Resumo supervisionado por jornalista.

Existe uma cena que se repete diariamente em perfumarias e telas de celular pelo Brasil inteiro: uma consumidora para na frente de uma gôndola e passa vários minutos comparando produtos, lendo avaliações, verificando ingredientes e calculando o custo por aplicação antes de colocar qualquer coisa no carrinho. Essa cena, que poderia parecer indecisão, é na verdade o retrato mais preciso do comportamento de quem compra beleza em 2026. O consumidor brasileiro ficou mais criterioso, mais bem informado e muito mais consciente do valor percebido em cada compra.
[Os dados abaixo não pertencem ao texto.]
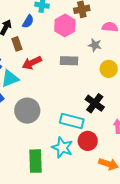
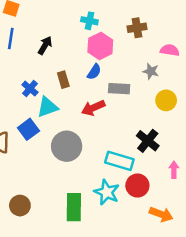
blue semicircle: (28, 21) -> (94, 72), moved
pink hexagon: (65, 25) -> (100, 46), moved
brown rectangle: (17, 44) -> (63, 80), moved
red arrow: (32, 63) -> (93, 108), moved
Essa mudança de comportamento acontece em um momento em que o mercado de beleza segue crescendo, mas sob a lógica de consumo muito diferente da observada antes da pandemia. Os dados confirmam essa percepção com números expressivos: o mercado de beleza no Brasil movimentou cerca de US$ 27 bilhões em 2024, posicionando o país entre os cinco maiores do mundo no segmento, e a previsão da ABIHPEC e da Statista é que esse número chegue a US$ 32 bilhões até 2027. Globalmente, o relatório State of Beauty 2026 da NielsenIQ, publicado em março deste ano com dados de 52 mercados e 9 categorias, registrou crescimento de 10% nas vendas de beleza em relação ao ano anterior. O mercado continua crescendo, mas a relação com o consumidor de beleza mudou estruturalmente, e entender essa transformação passou a ser a decisivo para o varejo.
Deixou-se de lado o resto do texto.